This posting was written by Stanley Richards, UIUC Class of 2012. He graduated with a BA in Political Science and BS in Public Policy in Law. He is a Student Director for the Yale Iraqi Refugee Assistance Project and Online Editor for the Yale Journal of Regulation. He is currently trying out for the Yale Law Journal.
I am glad I did not consult many online “resources” before coming to law school. Any basic Internet search on “law school preparation” or some variant of this yields a plethora of links to websites and posts created by people and institutions of questionable credibility. Much of the advice and “myth-busting” does more to encourage anxiety than to mitigate it. I was excited by this opportunity to blog because I want to tell those of you who are applying to law school or that have already been accepted a little bit of inside knowledge that I have gained as a Yale 1L. Most of this will ease any concerns you future lawyers have; I have selected mostly those things I wish I knew before going to law school.

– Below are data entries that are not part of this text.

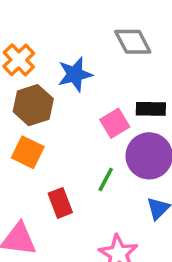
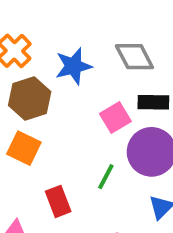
gray diamond: (133, 42) -> (134, 57), moved

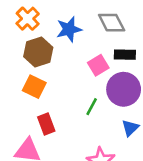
red rectangle: (58, 201) -> (46, 124), moved

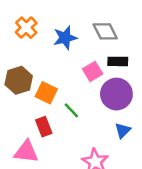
brown hexagon: (38, 52) -> (19, 80), moved
orange square: (34, 87) -> (46, 93), moved
green line: (92, 107) -> (71, 110), moved, turned -72

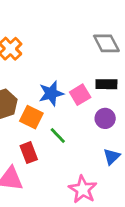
gray diamond: (105, 31) -> (106, 43), moved
blue star: (65, 38) -> (51, 93), moved
purple circle: (116, 94) -> (105, 118), size x0.6

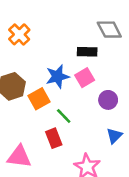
black rectangle: (106, 84) -> (87, 52), moved
orange square: (31, 117) -> (39, 99), turned 35
red rectangle: (29, 153) -> (54, 138), moved

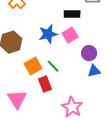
orange square: (39, 99) -> (33, 66), moved
blue triangle: (114, 136) -> (94, 71), moved, turned 32
pink triangle: (19, 157) -> (17, 99), turned 50

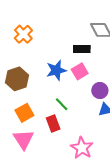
orange square: (33, 66) -> (24, 113), moved

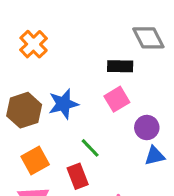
blue star: (56, 70) -> (63, 104), moved

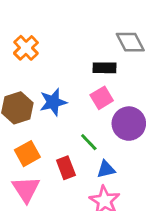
purple circle: (147, 128) -> (129, 124), size x1.5
green line: (90, 148) -> (89, 142), moved
blue triangle: (155, 156) -> (106, 169), moved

I think the most important discovery I have had is this: three years in law school is a very short amount of time. The timeline for firm jobs and clerkship placement makes this time even shorter and more hectic. If you are gunning for a firm job you will be likely be interviewed for it the summer before your 2L year and be extended a permanent offer of employment the summer before your 3L year. Interviews for clerkships in the federal courts continue to be moved further and further earlier in the calendar. Law students, therefore, will have only about one year to really make their mark and build their resumes to impress their future employers. For instance, the firms that will interview me this coming summer will only have two semesters worth of grades to look at (in fact, only one semester of “real” grades because Yale Law does not do traditional grades first semester 1L year)! So, 1Ls are well advised to be prepared to do a lot their first year. It is not like undergrad wherein one can cruise the first year doing Gen-Eds and getting acclimated to campus life, planning to pull up their GPA in subsequent years if need be. You will be rewarded later for getting involved in clinics, secondary journals, and doing meaningful substantive research your 1L year.

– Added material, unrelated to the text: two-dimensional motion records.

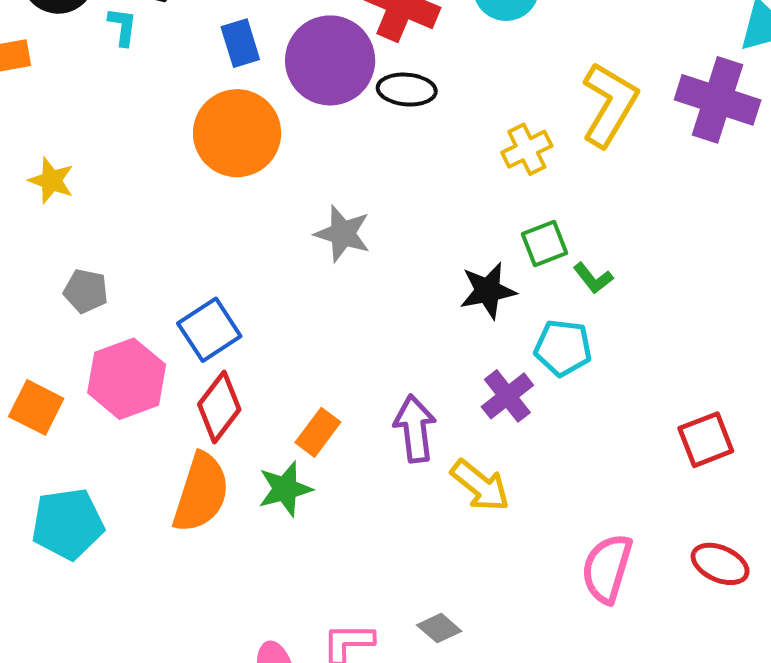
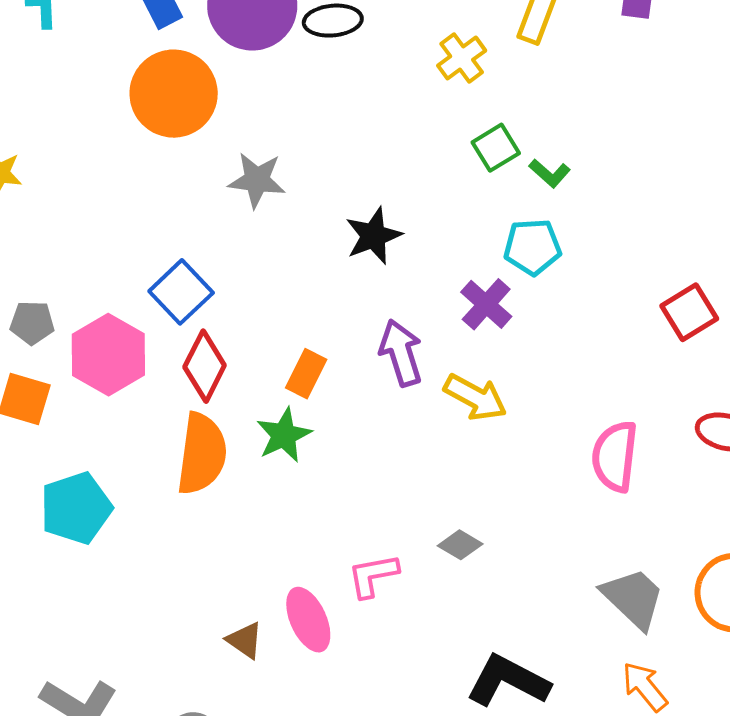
gray star: (343, 234) -> (257, 180), moved
gray pentagon: (86, 291) -> (32, 323), moved
black star: (488, 291) -> (373, 236), moved

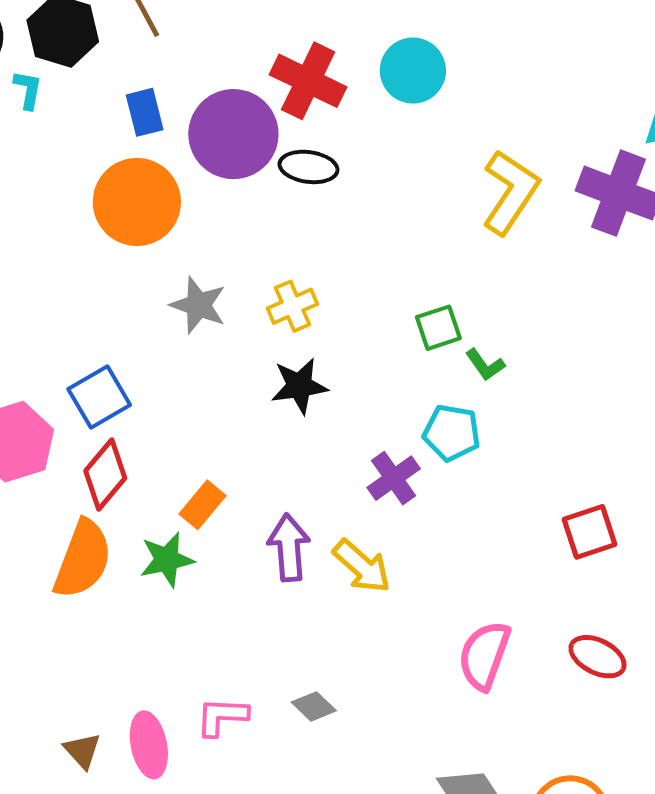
yellow cross: (462, 58) -> (292, 306), moved
purple arrow: (401, 353) -> (289, 548), moved

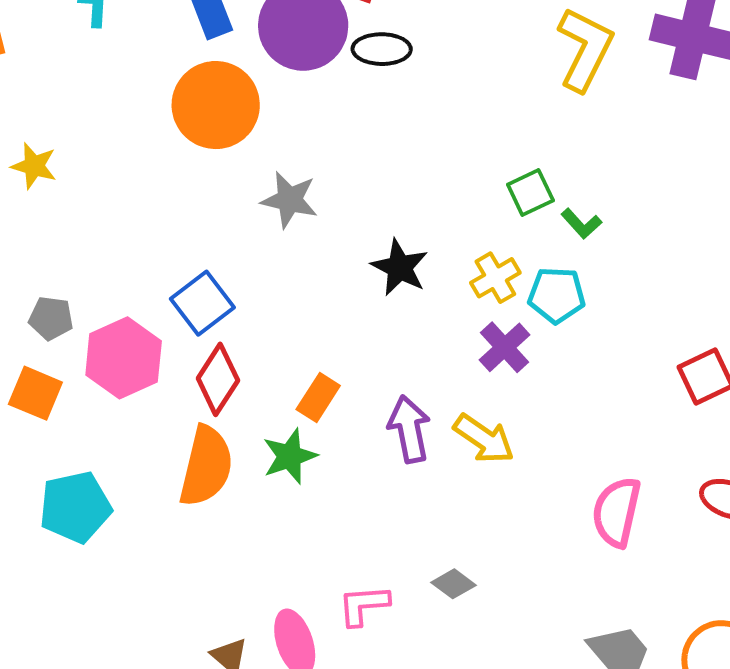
yellow cross: (292, 306) -> (495, 278), moved
black star: (299, 386) -> (400, 267), turned -30

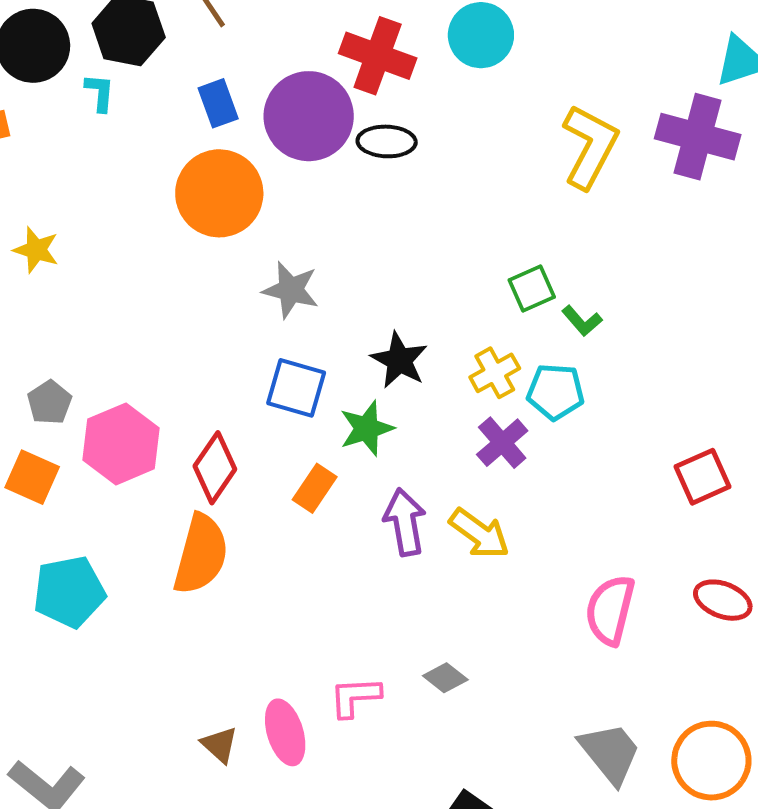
blue square: (202, 303) -> (296, 388), moved, turned -38
gray pentagon: (51, 318) -> (49, 402), turned 30
green star: (290, 456) -> (367, 428), moved

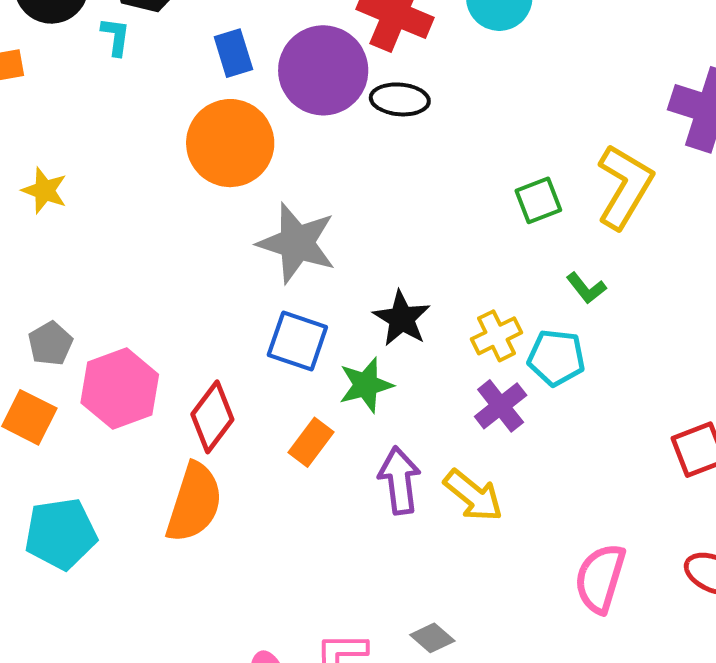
yellow L-shape: (590, 146) -> (625, 187), moved
green square: (532, 289) -> (538, 200), moved
gray star: (291, 290) -> (297, 243), size x1.4

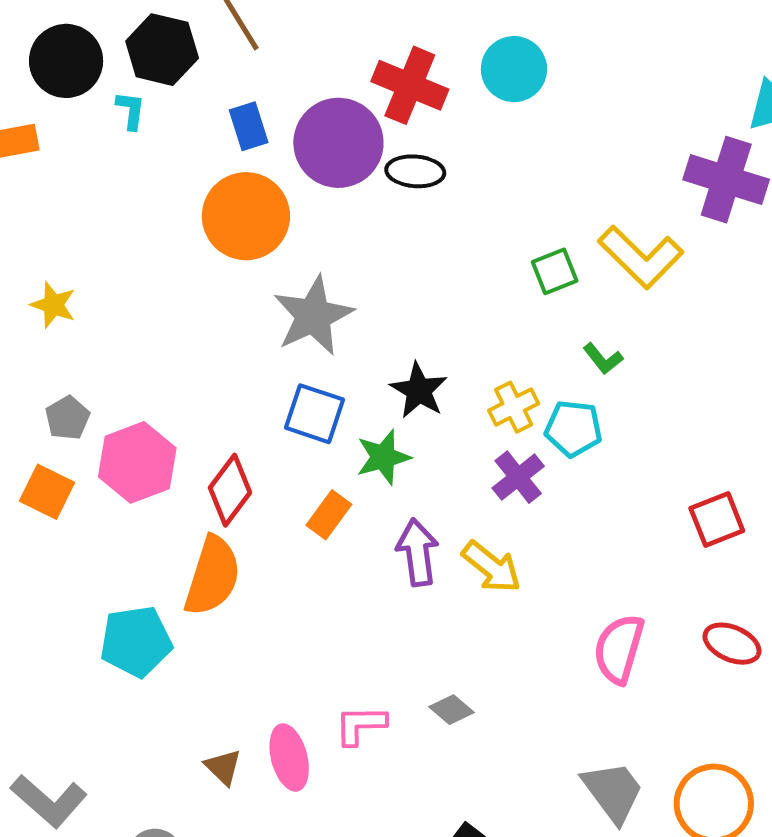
yellow L-shape: (625, 187) -> (641, 257), turned 104
yellow star: (44, 190) -> (53, 305), moved
gray star: (297, 243) -> (313, 316), turned 30
cyan pentagon: (61, 534) -> (136, 641), moved

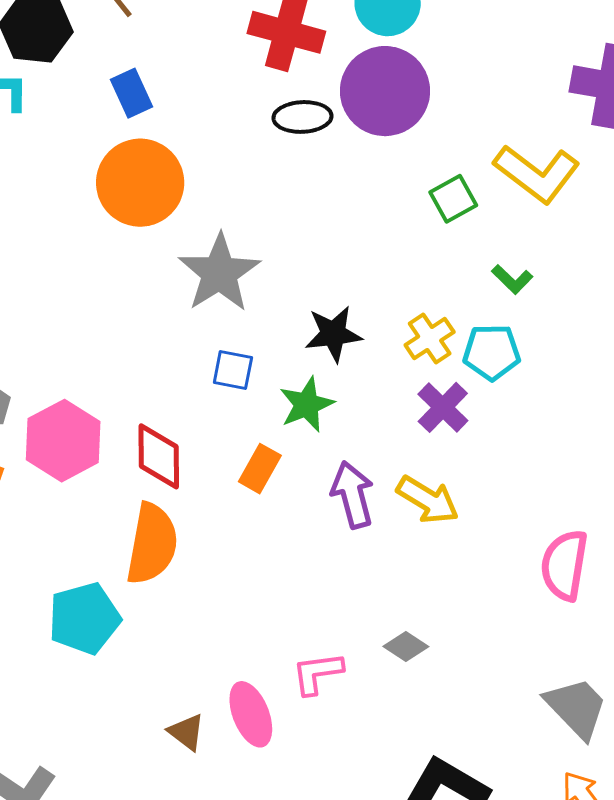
purple circle: (338, 143) -> (385, 91), moved
black star: (419, 390) -> (333, 334), turned -30
blue square: (315, 414) -> (233, 370), size x0.7
red diamond: (230, 490) -> (159, 456), turned -30

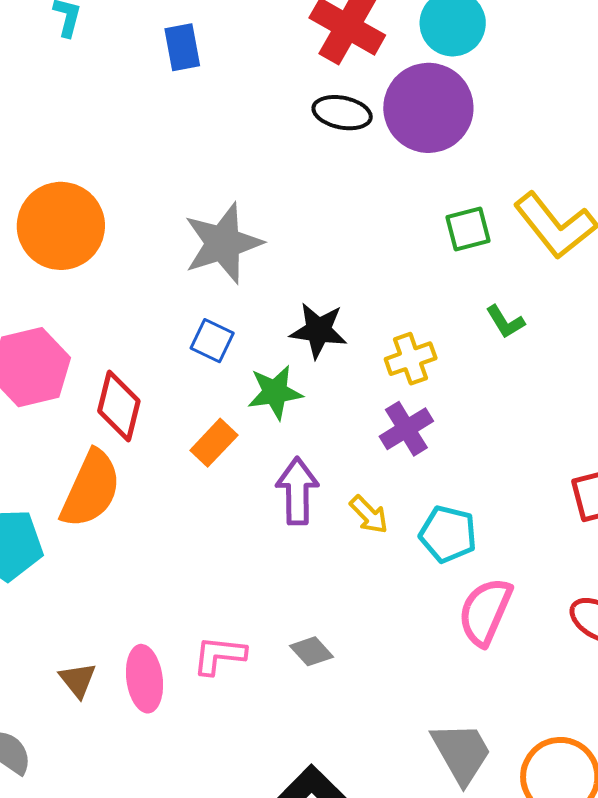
orange circle: (140, 183) -> (61, 226), moved
cyan pentagon: (492, 352) -> (448, 534), moved
yellow arrow: (428, 500) -> (369, 515), size x0.7

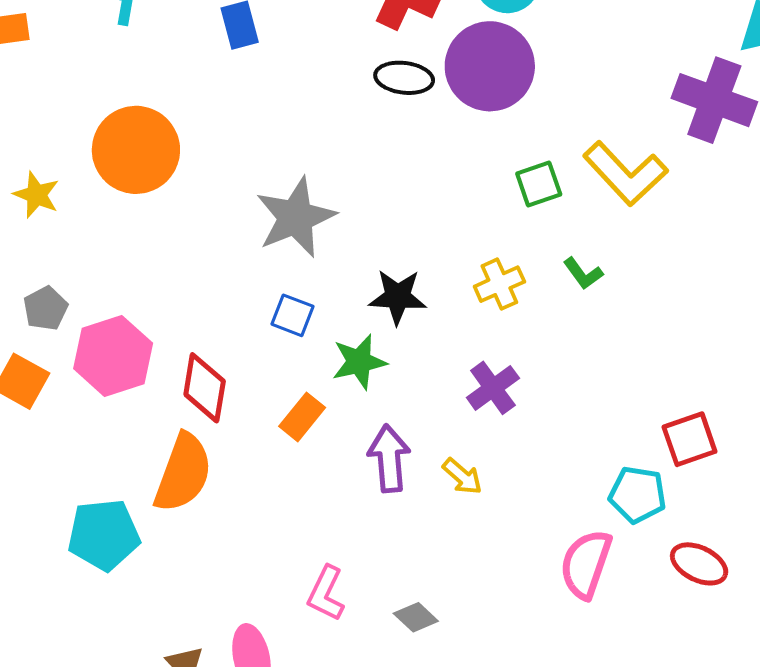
orange circle: (61, 226) -> (136, 150), moved
yellow cross: (411, 359) -> (499, 284), moved
cyan pentagon: (448, 534) -> (638, 495), moved
pink L-shape: (219, 655) -> (326, 593), moved, turned -66

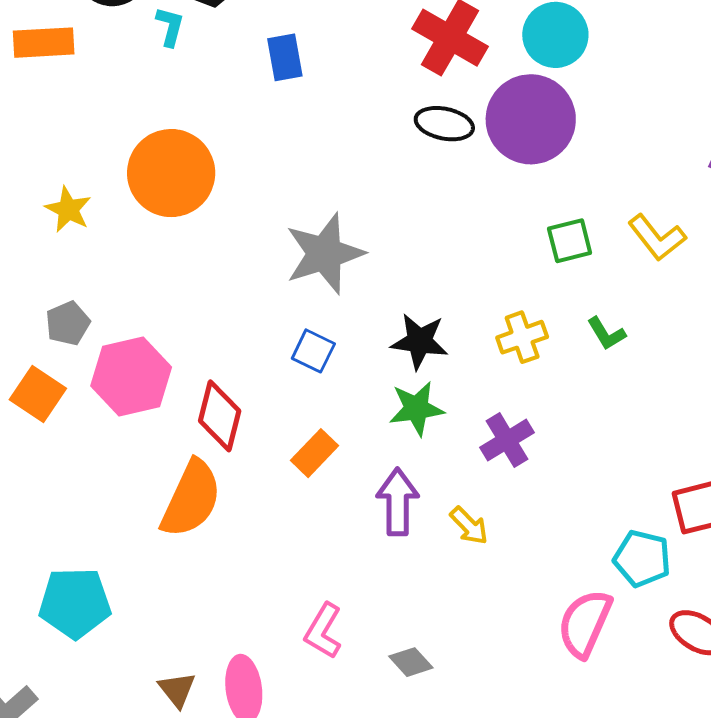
yellow L-shape: (625, 174) -> (657, 238), size x0.7
green star: (359, 362) -> (416, 408), moved
cyan pentagon: (104, 535) -> (75, 603), moved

Secondly, there are so many opportunities in law school. Popular myth has it that law school is a combative and a zero-sum game. This is just not true. Do not get me wrong, there are passive-aggressive people. There are “gunners” who just ask too many questions in class and do not give others a chance to talk. But, on the whole, considering law schools tend to be full of ambitious people, the atmosphere is relatively collaborative. With the numerous journal offerings, research opportunities with professors, clinics, and courses, there are plenty of places where people can succeed and make their mark. I remember being concerned that I would lose in this zero-sum game and being intimidated by the numerous students from very elite schools or who seemed to have saved the world three times over before coming to law school. I realized within a few weeks such anxieties were ill-founded and that there was plenty of opportunity to succeed.
Third and finally, write early and write often. Student scholarship is a big deal and it is not limited to the particular institution’s law journal. Professors are often eager to work with equally eager students, and it is excellent in interviews to be able to speak about one’s research.
These are just a few of the many things about Yale Law that have surprised me. I will admit that some of these observations may speak more to the reality at Yale than at law schools generally, but I think many law students who were very anxious before 1L year will agree with a lot of what I am saying.